Location
- Valrico, (Hillsborough County), Florida United States
- 27°57′46″N 82°15′14″W﻿ / ﻿27.9629°N 82.2538°W

Information
- Type: Private School, high school
- Established: 1974
- Principal: Barry McKeen
- Grades: K–12
- Colors: Red, White, and Blue
- Team name: Patriots
- Accreditation: National Christian School Association
- Website: www.gracechristianschool.com

= Grace Christian School (Florida) =

Private school in Florida, United States

Grace Christian School (GCS) is a private K–12 Christian school located in Valrico, Florida, United States. It was established in 1974 by Robert R. Gustafson.

== College courses ==
GCS has partnered with Southeastern University to offer dual-enrollment classes.

== Athletics ==

The school's athletic teams are referred to as the Patriots. The school fields teams in soccer, volleyball, basketball, baseball and softball.

== Teacher Arrests ==

In 2024, Denzel Proctor, a former teacher at the school, was arrested for having an inappropriate relationship with a student, resulting in the student becoming pregnant.

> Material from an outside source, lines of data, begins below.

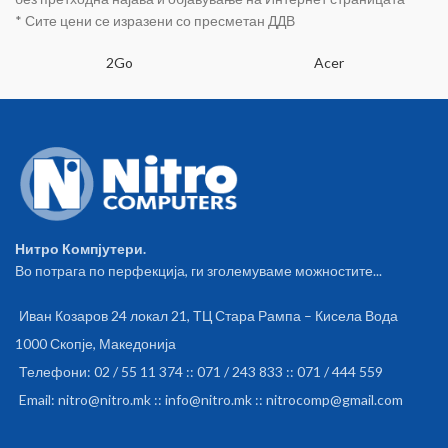
* Сите цени се изразени со пресметан ДДВ
2Go
Acer
Нитро Компјутери.
Во потрага по перфекција, ги зголемуваме можностите...
Иван Козаров 24 локал 21, ТЦ Стара Рампа – Кисела Вода
1000 Скопје, Македонија
Телефони: 02 / 55 11 374 :: 071 / 243 833 :: 071 / 444 559
Email: nitro@nitro.mk :: info@nitro.mk :: nitrocomp@gmail.com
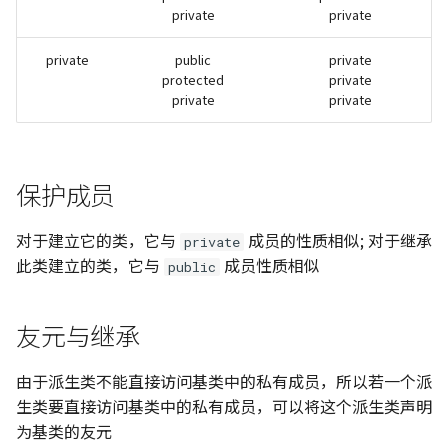
private
private
Python 复制拷贝的六种方法
474. 一和零
辨析
private
public
private
494. 目标和
protected
private
NumPy 方法速查表
private
private
516. 最长回文子序列
518. 零钱兑换 II
保护成员
583. 两个字符串的删除操
对于建立它的类，它与
成员的性质相似; 对于继承
private
此类建立的类，它与
成员性质相似
647. 回文子串
public
718. 最长重复子数组
友元与继承
746. 使用最小花费爬楼梯
由于派生类不能直接访问基类中的私有成员，所以若一个派
生类要直接访问基类中的私有成员，可以将这个派生类声明
1035/1143. 不相交的线/
为基类的友元
公共子序列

== LGBTQ Student Policy ==
In August 2022, per the school's published school policy, it was announced via email that the school would recognize students only by the gender and name on their birth certificate, and would ask any LGBTQ+ students to leave the school. The email, sent by the school before the start of the school year, went on to say "Students who are found participating in these lifestyles will be asked to leave the school immediately."